Sometimes Charles came over to Sam’s apartment, too, though it was always cold and a little bit empty and it was strange to see him there, this polished man in this unpolished place, but he crawled into bed with Sam and lay with him until they fell asleep or they would sit out on the fire escape smoking cigarettes. That summer Sam was listening to the new Taylor Swift album around the clock, and Charles walked in one night while Sam was playing it full blast in his bedroom, leaning out the window blowing smoke circles and singing along.
Charles laughed at the sight of him. “You really like Taylor Swift, huh?” he said.

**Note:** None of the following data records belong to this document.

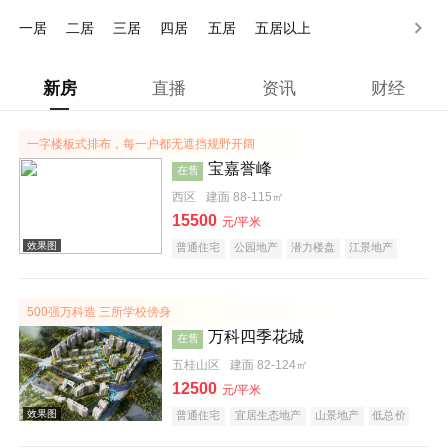
200-250万
250万以上
一居
二居
三居
四居
五居
五居以上
新房
直播
资讯
财经
一字楼板式排布，每一户都无遮挡规野开阔
宝嘉誉峰
在售
西区
建面 88-115㎡
15500
元/平米
普通住宅
公园地产
潜力楼盘
江景地产
小户型
500强万科造 三所学校傍身
万科四季花城
在售
五桂山区
建面 82-124㎡
12500
元/平米
普通住宅
宜居生态地产
山景地产
低总价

“Oh, I love her so much,” Sam said.
“Why?”
“I mean, she’s somebody who writes about her life, like I do, so I guess I like that,” he said. “She’s pop music’s best memoirist. She’s a master of perspective. Have you heard this song, ‘Mine’?”
Charles shook his head.
“Oh my God,” Sam said. “You have to hear this.” He turned it on. “It’s a song about falling in love, but it’s not just a song about falling
in love—it’s a song about remembering falling in love. Like a lot of her songs. Have you ever noticed that, like, most of the best modern pop songs are in the present tense? Taylor is so good at writing in the past tense. It’s about memory—about lived experience. On ‘Mine,’ she’s singing about something that happened a long time ago. Listen to these lyrics.”
They listened to the song together, Sam tapping his feet to that kicky guitar loop. “On the chorus,” Sam said, “she goes, ‘I remember we were sitting there by the water, you put your arms around me for the first time.’ That ‘I remember’—that’s the shit that really blows me away. We’re not with her in the present as she’s falling in love, we’re with her as she goes back into her memories, with all the grief and longing and distance that comes with the passage of time. But then in the second part of that chorus—‘You made a rebel of a careless man’s careful daughter, you are the best thing that’s ever been mine’—I mean, first of all, my God, have you ever heard a more spectacular turn of phrase than ‘a careless man’s careful daughter’? It just tells you everything you need to know about her, her backstory, her as a character. But then she does this beautiful little twist. ‘You are the best thing that’s ever been mine.’ Not were, but are. We’ve been in her past. Suddenly we’re with her in the present.”
He looked at Charles—wanting him to understand, wanting him to feel the way that he felt, wishing he could pluck the feeling that was in his chest and transplant it into Charles so he could feel it, too. “Isn’t it incredible?”
Charles laughed. He didn’t look like he felt it the same way that Sam did. He looked like he felt something else. He touched Sam’s shoulder, and suddenly Sam was embarrassed.
“Sorry,” Sam said. “I just—you know, I always wanted to write something that makes other people feel the way a song like this makes me feel. It just makes me feel so, like—I don’t know!” He lifted his hands and pressed them to his collarbones. “It makes me feel like my heart is doing jumping jacks in the rain.”